Tuesday, January 17, 2006

Women on the rise in Chile and Liberia

All around the world...

As I mentioned just over a month ago, the Chilean presidential election went to a run-off between Michelle Bachelet, a former political prisoner under Pinochet and the candidate for the center-left Concertacion bloc, and Sebastian Pinera, a billionaire running for the center-right opposition.

In case you missed it, Bachelet won the run-off election with almost 54 percent of the vote.

The Washington Post ran a highly misleading article calling Bachelet a socialist (and indicating that the White House had called to offer its congratulations). Is she? Here's the more balanced L.A. Times again: "The election of Bachelet and the defeat of her conservative opponent is the latest in a series of votes that have shifted the region's politics. But Bachelet's coalition differs markedly from leftist administrations in the rest of South America.

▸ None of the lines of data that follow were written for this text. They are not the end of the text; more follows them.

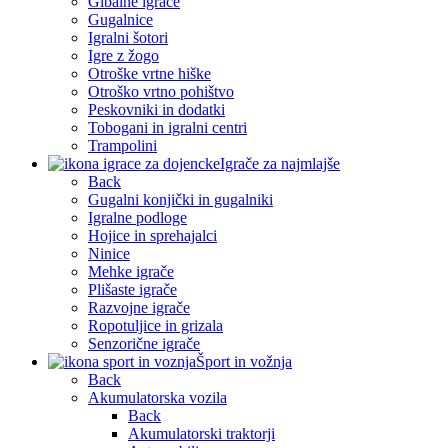
Gibalne igrače
Gugalnice
Igralni šotori
Igre z žogo
Otroške vrtne hiške
Otroško vrtno pohištvo
Peskovniki in dodatki
Tobogani in igralni centri
Trampolini
Igrače za najmlajše
Back
Gugalni konjički in gugalniki
Igralne podloge
Hojice in sprehajalci
Ninice
Mehke igrače
Plišaste igrače
Razvojne igrače
Ropotuljice in grizala
Senzorične igrače
Šport in vožnja
Back
Akumulatorska vozila
Back
Akumulatorski traktorji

Chile staunchly supports market-based trade policies, and its status as a major U.S. ally is not expected to change, analysts say."

In short, Bachelet is no Morales and Chile is no Bolivia (and certainly no Chavez/Venezuela)-- see here for more on Bolivia. Indeed, what has Bachelet said so far? That, according to the BBC, she'll name a cabinet with an equal number of men and women, improve relations with Peru and Bolivia, and continue to support the Free Trade Area of the Americas.

Hardly the stuff of leftist fanaticism.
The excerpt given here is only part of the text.